Legenda: “Cordeiro, pimenta-rosa, pimenta da Jamaica, pimenta preta, aji, goiabadam ervilha, papaia, foie, folhas de Primavera. Um produto, três elaborações: consomé frio de cordeiro e pimenta da Jamaica, glacé de cordeiro e ‘jarrete’ de cordeiro.” Neste prato, entre outras coisas, Ana quis explorar os picantes para “fazer elaborações diferentes a partir deles” e, por outro lado, “não perder pequenos recursos da gastronomia clássica, muitas vezes já pouco usados”, explorando as potencialidades de glacés, consomés e molhos.”

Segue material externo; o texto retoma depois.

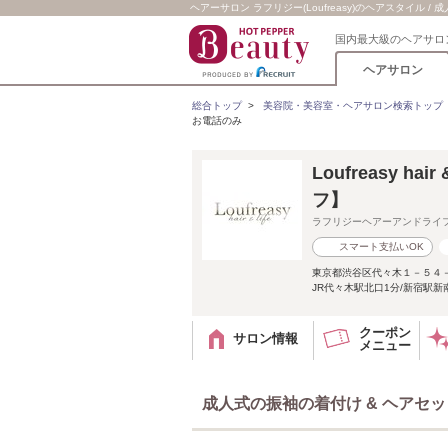
ヘアーサロン ラフリジー(Loufreasy)のヘアスタイル 
国内最大級のヘアサロ
ヘアサロン
総合トップ
>
美容院・美容室・ヘアサロン検索トップ
お電話のみ
Loufreasy h
フ】
ラフリジーヘアーアンドライ
スマート支払いOK
東京都渋谷区代々木１－５４－１
JR代々木駅北口1分/新宿駅新
クーポン
サロン情報
メニュー
成人式の振袖の着付け & ヘアセ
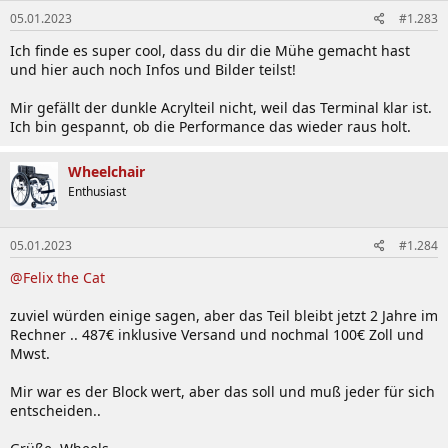
n
05.01.2023
#1.283
e
n
Ich finde es super cool, dass du dir die Mühe gemacht hast
:
und hier auch noch Infos und Bilder teilst!
Mir gefällt der dunkle Acrylteil nicht, weil das Terminal klar ist.
Ich bin gespannt, ob die Performance das wieder raus holt.
Wheelchair
Enthusiast
05.01.2023
#1.284
@Felix the Cat
zuviel würden einige sagen, aber das Teil bleibt jetzt 2 Jahre im
Rechner .. 487€ inklusive Versand und nochmal 100€ Zoll und
Mwst.
Mir war es der Block wert, aber das soll und muß jeder für sich
entscheiden..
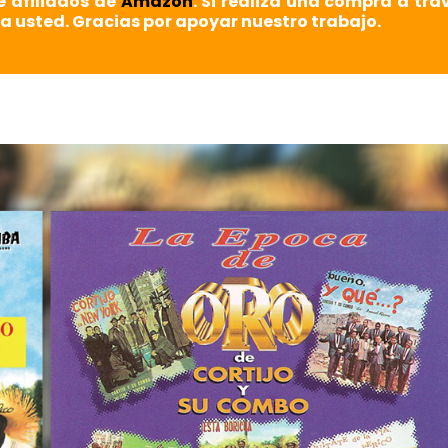
e afiliados de
Amazon
. Si realiza una compra a tra
a usted. Gracias por apoyar nuestro trabajo.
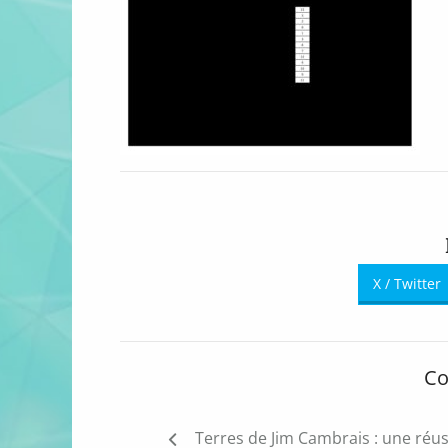
X / Twitter
Co
Navigation
Terres de Jim Cambrais : une réus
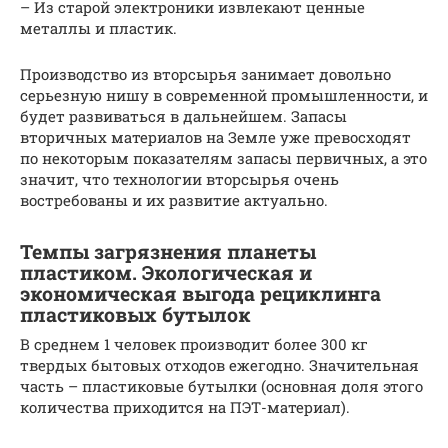
– Из старой электроники извлекают ценные
металлы и пластик.
Производство из вторсырья занимает довольно
серьезную нишу в современной промышленности, и
будет развиваться в дальнейшем. Запасы
вторичных материалов на Земле уже превосходят
по некоторым показателям запасы первичных, а это
значит, что технологии вторсырья очень
востребованы и их развитие актуально.
Темпы загрязнения планеты
пластиком. Экологическая и
экономическая выгода рециклинга
пластиковых бутылок
В среднем 1 человек производит более 300 кг
твердых бытовых отходов ежегодно. Значительная
часть – пластиковые бутылки (основная доля этого
количества приходится на ПЭТ-материал).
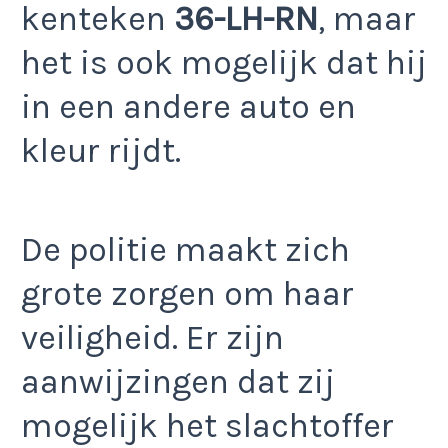
kenteken
36-LH-RN
, maar
het is ook mogelijk dat hij
in een andere auto en
kleur rijdt.
De politie maakt zich
grote zorgen om haar
veiligheid. Er zijn
aanwijzingen dat zij
mogelijk het slachtoffer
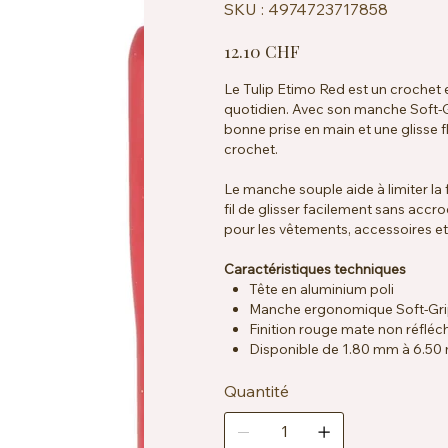
SKU
SKU :
4974723717858
4974723717858
Prix
12.10 CHF
Le Tulip Etimo Red est un crochet 
quotidien. Avec son manche Soft-Gri
bonne prise en main et une glisse 
crochet.
Le manche souple aide à limiter la 
fil de glisser facilement sans accr
pour les vêtements, accessoires et
Caractéristiques techniques
Tête en aluminium poli
Manche ergonomique Soft-Gri
Finition rouge mate non réfléc
Disponible de 1.80 mm à 6.5
Quantité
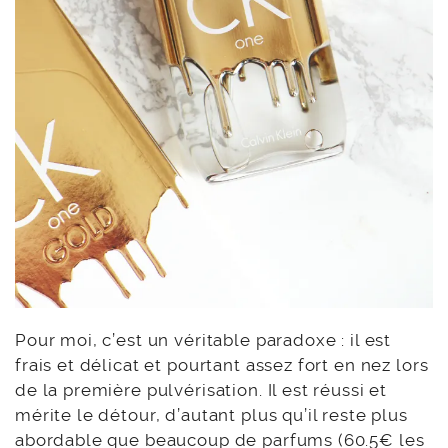
Pour moi, c’est un véritable paradoxe : il est
frais et délicat et pourtant assez fort en nez lors
de la première pulvérisation. Il est réussi et
mérite le détour, d’autant plus qu’il reste plus
abordable que beaucoup de parfums (60.5€ les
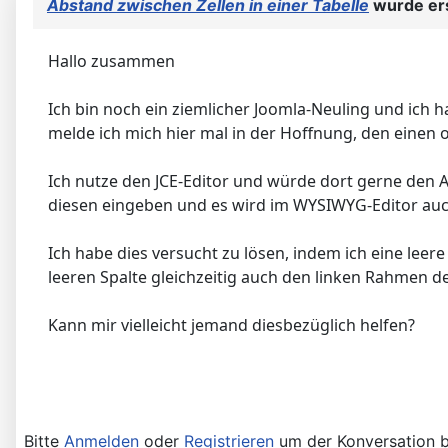
Abstand zwischen Zellen in einer Tabelle
wurde ers
Hallo zusammen
Ich bin noch ein ziemlicher Joomla-Neuling und ich ha
melde ich mich hier mal in der Hoffnung, den einen 
Ich nutze den JCE-Editor und würde dort gerne den A
diesen eingeben und es wird im WYSIWYG-Editor auch 
Ich habe dies versucht zu lösen, indem ich eine leer
leeren Spalte gleichzeitig auch den linken Rahmen der
Kann mir vielleicht jemand diesbezüglich helfen?
Bitte
Anmelden
oder
Registrieren
um der Konversation b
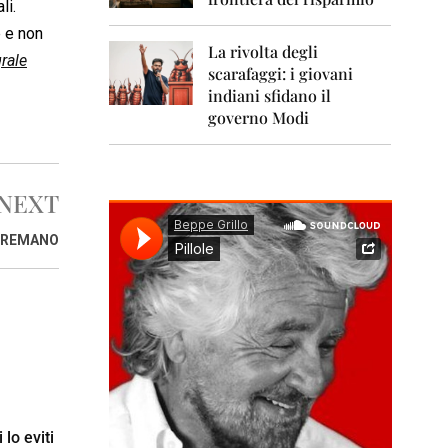
0
li.
1
e e non
1
La rivolta degli
grale
scarafaggi: i giovani
2
0
indiani sfidano il
1
governo Modi
2
2
0
NEXT
1
3
 CREMANO
2
0
1
4
2
0
1
5
 lo eviti
2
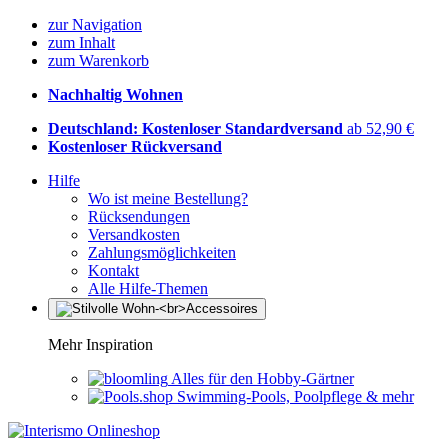
zur Navigation
zum Inhalt
zum Warenkorb
Nachhaltig Wohnen
Deutschland: Kostenloser Standardversand
ab 52,90 €
Kostenloser Rückversand
Hilfe
Wo ist meine Bestellung?
Rücksendungen
Versandkosten
Zahlungsmöglichkeiten
Kontakt
Alle Hilfe-Themen
Mehr Inspiration
Alles für den Hobby-Gärtner
Swimming-Pools, Poolpflege & mehr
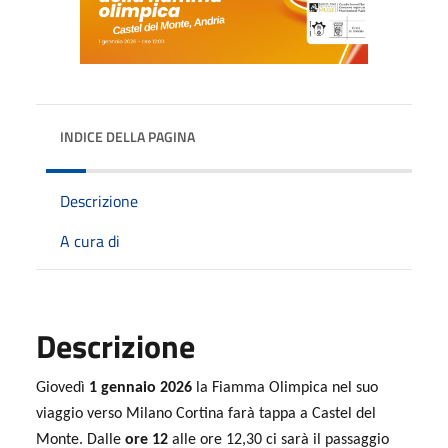
INDICE DELLA PAGINA
Descrizione
A cura di
Descrizione
Giovedì
1 gennaio 2026
la Fiamma Olimpica nel suo
viaggio verso Milano Cortina farà tappa a Castel del
Monte. Dalle
ore 12
alle ore 12,30 ci sarà il passaggio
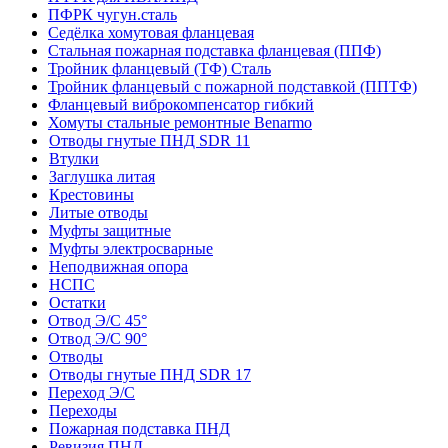
ПФРК чугун.сталь
Седёлка хомутовая фланцевая
Стальная пожарная подставка фланцевая (ППФ)
Тройник фланцевый (ТФ) Сталь
Тройник фланцевый с пожарной подставкой (ППТФ)
Фланцевый виброкомпенсатор гибкий
Хомуты стальные ремонтные Benarmo
Отводы гнутые ПНД SDR 11
Втулки
Заглушка литая
Крестовины
Литые отводы
Муфты защитные
Муфты электросварные
Неподвижная опора
НСПС
Остатки
Отвод Э/С 45°
Отвод Э/С 90°
Отводы
Отводы гнутые ПНД SDR 17
Переход Э/С
Переходы
Пожарная подставка ПНД
Ревизия ПНД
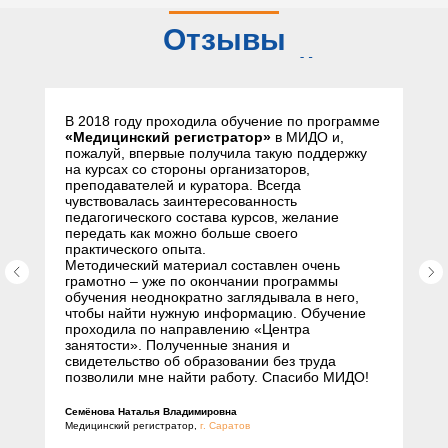
Отзывы
слушателей
В 2018 году проходила обучение по программе
«Медицинский регистратор»
в МИДО и,
пожалуй, впервые получила такую поддержку
на курсах со стороны организаторов,
преподавателей и куратора. Всегда
чувствовалась заинтересованность
педагогического состава курсов, желание
передать как можно больше своего
практического опыта.
Методический материал составлен очень
грамотно – уже по окончании программы
обучения неоднократно заглядывала в него,
чтобы найти нужную информацию. Обучение
проходила по направлению «Центра
занятости». Полученные знания и
свидетельство об образовании без труда
позволили мне найти работу. Спасибо МИДО!
Семёнова Наталья Владимировна
Медицинский регистратор,
г. Саратов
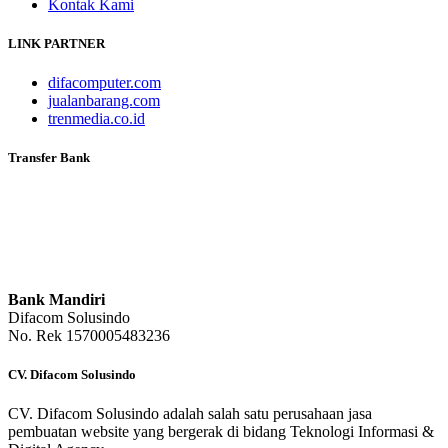
Kontak Kami
LINK PARTNER
difacomputer.com
jualanbarang.com
trenmedia.co.id
Transfer Bank
Bank Mandiri
Difacom Solusindo
No. Rek 1570005483236
CV. Difacom Solusindo
CV. Difacom Solusindo adalah salah satu perusahaan jasa
pembuatan website yang bergerak di bidang Teknologi Informasi &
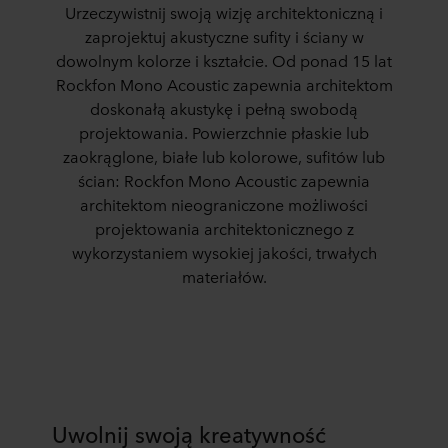
Urzeczywistnij swoją wizję architektoniczną i
zaprojektuj akustyczne sufity i ściany w
dowolnym kolorze i kształcie.
Od ponad 15 lat
Rockfon Mono Acoustic zapewnia architektom
doskonałą akustykę i pełną swobodą
projektowania.
Powierzchnie płaskie lub
zaokrąglone, białe lub kolorowe, sufitów lub
ścian: Rockfon Mono Acoustic zapewnia
architektom nieograniczone możliwości
projektowania architektonicznego z
wykorzystaniem wysokiej jakości, trwałych
materiałów.
Uwolnij swoją kreatywność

Legenda: “Pescada, spirulina, puri, poejo, folhas de caril, kashmiri, óleo de coco, manga, lima. Tradição como ferramenta de trabalho, acreditar nas elaborações próprias de receitas tradicionais para surpreender e conseguir altas concentrações de sabores e texturas.” E ainda: “Confeccionar pratos com muitos elementos em que estes poderiam ser por si só o argumento de um prato, busca do prazer puro, molhos sobre molhos, guisados sobre guisados, sabor com sabor, a nossa obsessão que o prato seja a história interminável.”
Legenda: Gema de ovo, boletos edulis, laranja, foie, galinha, kuzu, sichuan, amêndoa. Um prato que nos leva a um classicismo ocidental perfeito e ao mesmo tempo nos lança directamente para países orientais num conjunto de novas técnicas num só prato.”
Estes textos e imagens, abrindo-nos, de forma estimulanda, a porta do processo criativo na cozinha, deixaram-me com pena de não ter voltado uma última vez ao Cave 23 da Ana e com muita curiosidade pelos passos que dará a seguir. Ficamos à espera de (boas) notícias.